No, the terms "my front lawn" and "traditional" can't exactly be paired...I can guess that my neighbours' descriptions include "ugly" and "unkept" but I continue to rehearse in my head "wait for about 5 years until you see on my front lawn what I now see in my headspace".
It's called naturalization. Yes, my "lawn", or shall we refer to it more lovingly as "frontal space" or "frontal expanse"? The place where my grass used to be. (The grass that took loads of muscle and even more loads of ben gay to remove.) So, naturalization. Basic summary: Naturalization is NOT just ignoring your yard and watching whatever happens happen. Mirriam Webster defines Naturalization as 1: to confer the rights of a national on; especially: to admit to citizenship 2: to introduce into common use or into the vernacular 3: to bring into conformity with nature 4: to cause (as a plant) to become established as if native.
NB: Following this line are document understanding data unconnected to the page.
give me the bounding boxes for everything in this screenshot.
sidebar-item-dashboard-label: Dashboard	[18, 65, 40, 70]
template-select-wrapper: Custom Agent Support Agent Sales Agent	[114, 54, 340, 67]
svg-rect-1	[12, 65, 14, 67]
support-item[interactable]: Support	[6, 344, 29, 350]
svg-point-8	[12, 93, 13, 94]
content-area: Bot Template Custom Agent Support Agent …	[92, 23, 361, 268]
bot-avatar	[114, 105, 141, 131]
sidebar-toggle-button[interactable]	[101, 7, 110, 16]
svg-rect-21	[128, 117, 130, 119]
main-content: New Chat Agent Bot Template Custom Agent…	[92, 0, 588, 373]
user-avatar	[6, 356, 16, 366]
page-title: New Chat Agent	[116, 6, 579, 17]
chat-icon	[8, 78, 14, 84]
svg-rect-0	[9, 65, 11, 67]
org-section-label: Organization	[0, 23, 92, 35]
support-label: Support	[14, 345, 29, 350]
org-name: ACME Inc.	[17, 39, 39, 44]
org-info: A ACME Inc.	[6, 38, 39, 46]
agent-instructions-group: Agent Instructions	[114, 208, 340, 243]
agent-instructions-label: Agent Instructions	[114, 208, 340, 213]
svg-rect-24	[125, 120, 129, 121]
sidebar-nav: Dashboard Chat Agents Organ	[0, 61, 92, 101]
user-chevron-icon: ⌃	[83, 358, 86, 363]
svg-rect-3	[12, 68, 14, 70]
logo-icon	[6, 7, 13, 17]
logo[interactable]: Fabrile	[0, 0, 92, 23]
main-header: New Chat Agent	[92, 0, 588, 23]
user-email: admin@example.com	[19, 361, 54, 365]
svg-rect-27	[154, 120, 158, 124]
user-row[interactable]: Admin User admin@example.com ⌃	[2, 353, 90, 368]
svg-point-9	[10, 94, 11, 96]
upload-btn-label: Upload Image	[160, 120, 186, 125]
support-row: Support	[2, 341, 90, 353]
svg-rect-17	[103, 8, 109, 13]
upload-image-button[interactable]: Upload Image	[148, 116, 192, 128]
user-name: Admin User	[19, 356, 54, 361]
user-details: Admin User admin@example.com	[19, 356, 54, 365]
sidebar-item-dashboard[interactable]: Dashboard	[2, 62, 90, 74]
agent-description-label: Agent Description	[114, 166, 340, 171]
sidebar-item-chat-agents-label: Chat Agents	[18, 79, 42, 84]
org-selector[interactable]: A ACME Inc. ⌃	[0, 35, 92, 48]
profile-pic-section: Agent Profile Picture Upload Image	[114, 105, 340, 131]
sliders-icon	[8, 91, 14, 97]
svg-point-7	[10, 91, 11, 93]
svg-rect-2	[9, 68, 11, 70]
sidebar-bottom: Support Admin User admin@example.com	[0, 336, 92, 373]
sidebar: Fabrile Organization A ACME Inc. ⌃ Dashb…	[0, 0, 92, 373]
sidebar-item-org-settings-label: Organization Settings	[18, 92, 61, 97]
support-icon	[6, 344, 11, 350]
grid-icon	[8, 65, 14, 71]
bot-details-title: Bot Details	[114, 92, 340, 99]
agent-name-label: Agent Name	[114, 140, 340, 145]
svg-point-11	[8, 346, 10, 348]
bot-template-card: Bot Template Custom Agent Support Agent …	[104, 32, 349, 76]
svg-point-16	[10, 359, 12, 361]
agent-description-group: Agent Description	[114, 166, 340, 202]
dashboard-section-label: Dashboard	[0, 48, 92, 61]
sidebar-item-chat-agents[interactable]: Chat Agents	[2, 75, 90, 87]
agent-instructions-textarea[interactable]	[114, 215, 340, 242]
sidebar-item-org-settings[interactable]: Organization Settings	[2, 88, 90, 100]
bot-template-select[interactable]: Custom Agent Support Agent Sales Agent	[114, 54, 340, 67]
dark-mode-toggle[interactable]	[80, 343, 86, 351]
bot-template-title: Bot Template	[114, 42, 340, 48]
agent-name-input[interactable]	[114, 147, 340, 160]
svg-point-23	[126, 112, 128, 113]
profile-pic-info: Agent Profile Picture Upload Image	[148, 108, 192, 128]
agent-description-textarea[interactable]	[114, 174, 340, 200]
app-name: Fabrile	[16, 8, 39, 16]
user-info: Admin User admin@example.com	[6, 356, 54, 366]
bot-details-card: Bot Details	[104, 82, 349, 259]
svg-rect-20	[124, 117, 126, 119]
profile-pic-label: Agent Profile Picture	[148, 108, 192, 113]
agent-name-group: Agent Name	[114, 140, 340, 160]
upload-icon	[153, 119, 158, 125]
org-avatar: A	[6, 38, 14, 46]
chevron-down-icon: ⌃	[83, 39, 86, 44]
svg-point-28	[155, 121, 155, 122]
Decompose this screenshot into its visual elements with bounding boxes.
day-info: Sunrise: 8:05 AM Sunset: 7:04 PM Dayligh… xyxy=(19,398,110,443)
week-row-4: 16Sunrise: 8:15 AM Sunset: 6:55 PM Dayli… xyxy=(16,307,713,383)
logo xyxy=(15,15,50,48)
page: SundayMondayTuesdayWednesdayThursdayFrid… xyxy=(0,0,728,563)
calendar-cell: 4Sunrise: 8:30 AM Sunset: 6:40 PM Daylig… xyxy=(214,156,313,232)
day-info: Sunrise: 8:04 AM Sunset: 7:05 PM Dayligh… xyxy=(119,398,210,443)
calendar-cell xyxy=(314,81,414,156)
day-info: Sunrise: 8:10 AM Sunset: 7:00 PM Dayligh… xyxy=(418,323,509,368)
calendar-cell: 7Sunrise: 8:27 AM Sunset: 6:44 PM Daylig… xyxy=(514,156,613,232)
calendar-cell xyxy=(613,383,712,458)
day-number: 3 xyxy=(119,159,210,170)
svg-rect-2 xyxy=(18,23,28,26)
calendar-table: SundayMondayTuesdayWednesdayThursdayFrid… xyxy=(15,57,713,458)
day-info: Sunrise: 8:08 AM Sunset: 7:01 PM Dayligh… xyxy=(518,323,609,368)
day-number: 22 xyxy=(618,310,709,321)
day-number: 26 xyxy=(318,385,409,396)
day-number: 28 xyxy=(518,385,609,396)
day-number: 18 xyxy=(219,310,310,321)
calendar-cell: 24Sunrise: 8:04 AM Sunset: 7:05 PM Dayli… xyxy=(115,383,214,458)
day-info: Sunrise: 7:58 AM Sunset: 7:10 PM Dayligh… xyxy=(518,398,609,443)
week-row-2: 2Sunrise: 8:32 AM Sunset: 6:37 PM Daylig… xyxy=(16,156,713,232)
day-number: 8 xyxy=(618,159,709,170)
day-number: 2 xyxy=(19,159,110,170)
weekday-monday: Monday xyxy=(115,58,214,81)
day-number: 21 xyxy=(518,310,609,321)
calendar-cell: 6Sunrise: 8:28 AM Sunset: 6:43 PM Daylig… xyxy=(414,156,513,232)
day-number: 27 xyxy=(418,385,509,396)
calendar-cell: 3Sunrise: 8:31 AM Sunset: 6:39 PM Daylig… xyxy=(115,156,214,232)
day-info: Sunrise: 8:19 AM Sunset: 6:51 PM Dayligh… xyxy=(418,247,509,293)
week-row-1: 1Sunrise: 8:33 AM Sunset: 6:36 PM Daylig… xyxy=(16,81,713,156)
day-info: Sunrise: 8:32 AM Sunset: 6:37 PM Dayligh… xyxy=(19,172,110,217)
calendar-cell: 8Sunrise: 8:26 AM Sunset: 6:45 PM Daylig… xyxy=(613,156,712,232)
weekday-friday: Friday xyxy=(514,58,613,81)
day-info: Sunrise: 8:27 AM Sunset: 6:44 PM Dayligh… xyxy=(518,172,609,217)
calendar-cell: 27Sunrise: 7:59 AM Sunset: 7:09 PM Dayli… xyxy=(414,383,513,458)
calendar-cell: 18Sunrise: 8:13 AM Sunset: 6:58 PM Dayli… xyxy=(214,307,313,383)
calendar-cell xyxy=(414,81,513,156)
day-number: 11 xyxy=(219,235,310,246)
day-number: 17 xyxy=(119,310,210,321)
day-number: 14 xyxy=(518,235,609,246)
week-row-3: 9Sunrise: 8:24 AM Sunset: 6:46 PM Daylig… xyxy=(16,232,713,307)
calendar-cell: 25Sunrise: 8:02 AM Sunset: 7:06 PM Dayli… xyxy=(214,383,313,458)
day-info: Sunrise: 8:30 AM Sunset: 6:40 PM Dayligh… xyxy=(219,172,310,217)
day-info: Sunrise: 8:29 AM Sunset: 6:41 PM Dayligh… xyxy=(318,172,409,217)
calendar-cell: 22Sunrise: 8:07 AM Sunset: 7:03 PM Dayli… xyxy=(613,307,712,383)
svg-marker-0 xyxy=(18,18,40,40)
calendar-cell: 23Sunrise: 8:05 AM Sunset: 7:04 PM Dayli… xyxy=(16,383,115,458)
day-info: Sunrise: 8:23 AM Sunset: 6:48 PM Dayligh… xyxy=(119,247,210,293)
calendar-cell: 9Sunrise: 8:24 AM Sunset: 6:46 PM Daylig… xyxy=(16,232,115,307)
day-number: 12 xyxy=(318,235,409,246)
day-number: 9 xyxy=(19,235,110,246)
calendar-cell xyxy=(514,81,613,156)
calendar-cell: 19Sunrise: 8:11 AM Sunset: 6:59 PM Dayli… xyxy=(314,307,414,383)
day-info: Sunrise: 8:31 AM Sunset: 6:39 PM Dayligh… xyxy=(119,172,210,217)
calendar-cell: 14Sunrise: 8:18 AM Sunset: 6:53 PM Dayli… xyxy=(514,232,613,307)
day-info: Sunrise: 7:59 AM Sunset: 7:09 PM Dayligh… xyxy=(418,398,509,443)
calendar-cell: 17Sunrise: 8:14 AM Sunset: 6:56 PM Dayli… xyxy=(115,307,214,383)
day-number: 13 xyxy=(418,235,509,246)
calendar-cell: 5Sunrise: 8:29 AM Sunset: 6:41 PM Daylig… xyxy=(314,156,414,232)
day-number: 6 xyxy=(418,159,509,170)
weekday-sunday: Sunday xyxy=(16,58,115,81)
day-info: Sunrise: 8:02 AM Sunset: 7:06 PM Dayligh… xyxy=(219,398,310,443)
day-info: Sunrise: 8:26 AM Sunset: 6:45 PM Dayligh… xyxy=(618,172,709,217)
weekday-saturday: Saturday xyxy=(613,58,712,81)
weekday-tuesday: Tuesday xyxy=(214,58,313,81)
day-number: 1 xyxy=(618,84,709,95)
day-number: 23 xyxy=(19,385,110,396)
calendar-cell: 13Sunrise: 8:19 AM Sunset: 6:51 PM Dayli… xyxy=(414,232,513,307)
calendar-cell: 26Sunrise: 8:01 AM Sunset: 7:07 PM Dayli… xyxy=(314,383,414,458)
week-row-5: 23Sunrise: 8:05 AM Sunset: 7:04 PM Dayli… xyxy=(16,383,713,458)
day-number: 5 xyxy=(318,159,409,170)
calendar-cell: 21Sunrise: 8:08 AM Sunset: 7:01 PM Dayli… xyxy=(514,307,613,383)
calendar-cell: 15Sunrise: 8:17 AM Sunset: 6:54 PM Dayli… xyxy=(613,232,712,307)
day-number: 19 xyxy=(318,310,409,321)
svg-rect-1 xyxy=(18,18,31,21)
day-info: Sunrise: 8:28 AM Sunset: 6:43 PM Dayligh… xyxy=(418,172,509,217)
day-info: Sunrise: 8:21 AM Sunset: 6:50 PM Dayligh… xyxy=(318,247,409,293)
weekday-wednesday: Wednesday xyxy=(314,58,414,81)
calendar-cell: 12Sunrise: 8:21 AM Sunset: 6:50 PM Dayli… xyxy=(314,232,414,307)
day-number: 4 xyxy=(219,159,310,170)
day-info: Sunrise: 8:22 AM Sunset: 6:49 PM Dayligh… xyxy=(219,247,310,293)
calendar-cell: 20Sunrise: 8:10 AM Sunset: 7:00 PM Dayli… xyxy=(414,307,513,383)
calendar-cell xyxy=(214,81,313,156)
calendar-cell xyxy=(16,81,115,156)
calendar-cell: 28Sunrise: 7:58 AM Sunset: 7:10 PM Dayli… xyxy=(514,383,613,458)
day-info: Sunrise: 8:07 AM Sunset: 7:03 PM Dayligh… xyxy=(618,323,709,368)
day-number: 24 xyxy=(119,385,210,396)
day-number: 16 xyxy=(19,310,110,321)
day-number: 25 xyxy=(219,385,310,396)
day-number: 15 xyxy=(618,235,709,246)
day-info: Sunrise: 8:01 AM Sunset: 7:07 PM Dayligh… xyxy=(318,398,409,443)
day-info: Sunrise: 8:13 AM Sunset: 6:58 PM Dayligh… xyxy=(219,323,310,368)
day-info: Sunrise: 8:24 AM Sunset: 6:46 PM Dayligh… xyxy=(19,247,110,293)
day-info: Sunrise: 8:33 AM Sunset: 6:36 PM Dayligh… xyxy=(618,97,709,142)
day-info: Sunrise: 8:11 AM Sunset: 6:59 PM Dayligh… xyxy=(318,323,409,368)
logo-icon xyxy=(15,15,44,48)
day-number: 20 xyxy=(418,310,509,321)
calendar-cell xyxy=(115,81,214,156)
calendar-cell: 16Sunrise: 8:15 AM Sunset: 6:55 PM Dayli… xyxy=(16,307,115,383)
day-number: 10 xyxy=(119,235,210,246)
You may notice that nature does not allow one single type of plant (i.e. grass) to exist in solidarity. And while the status symbol of a monoculture lawn has become the accepted way of doing things it is actually a dangerously demanding case of chemical overuse, gasoline-in-lawnmower, time absorbing ecology in which only one single perennial exhausts the soil of its nutrients. Okay, I am now off the soapbox...
I love how Dan Eskelson explains it on his site "Less Lawn" : "Unless you need your lawn for tuning up your golf game, replace at least part of it with native plants." http://www.lesslawn.com/articles/article1017.html
Trendle Ellwood asks "Why must a yard be monochromatic? Why should everything that naturally comes up be wiped out and replaced with just one kind of grass? Who made up these rules?" http://www.homestead.org/TrendleEllwood/Naturalized/NaturalizedLawn.htm
So, moi, with my nonconventional thoughts and odd ways that likely drive others (mainly my husband I'm sure) to drink, or atleast shake their head and momentarily ask "why, why, WHY?". Moi and my time alone with my frontal space. Skulking amongst the periwinkle and flowering dogwood tree and sumac, yanking weeds and generally content.
It doesn't take much to make me happy. Follow the dirt-encrusted frolic with a solid glass of gamay noir zweigelt and life is just peachy. Thank you, Lord, for today's blessings.